Longwood University students in many disciplines are provided museum learning experiences. Students broaden their horizons and expand their understanding of the inter-relationship of different courses of study. Every month, classes participate in tours of exhibitions of national significance and lectures by visiting scholars. The Center also provides experience in museum careers through work-study positions, volunteerism and internships. Interns from marketing and business, sociology, anthropology, history, art history and studio art help the Center achieve its annual goals. Education majors serve as volunteers for the ART Kids program and special workshops. Through these experiences not only do Longwood University students learn about art, history and culture, they learn that their community participation is important, no matter what their planned career.

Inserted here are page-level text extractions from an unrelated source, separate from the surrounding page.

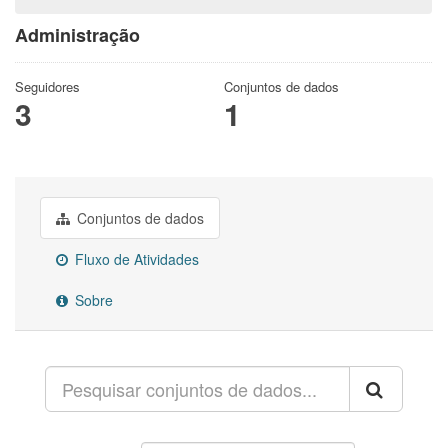
Administração
Seguidores
Conjuntos de dados
3
1
Conjuntos de dados
Fluxo de Atividades
Sobre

As Longwood graduates spread through the world, the 21st Century offers much promise for the role the Longwood Center for the Visual Arts will play in the education and enhancement of everyday life. Today the University is reaffirming its commitment to a visionary approach with continued preparations for the future of the Center. The LCVA strategic plan guides the Center into an even more successful future. The plan calls for another renovation, additional staffing, and an increased endowment. This crucial endowment will insure appropriate care and preservation of the art works in the Center's collections, and for the fostering and fulfillment of LCVA's educational role at the University and communities-at-large. To garner such support for daily operating fund needs, membership and business campaigns are held annually and other community support, through donations of time and resources, is sought and welcomed. With a solid foundation of good planning, patience, hard work and professionalism, the Longwood Center for the Visual Arts, like Longwood University, is destined to be a positive influence to the end of this century and beyond.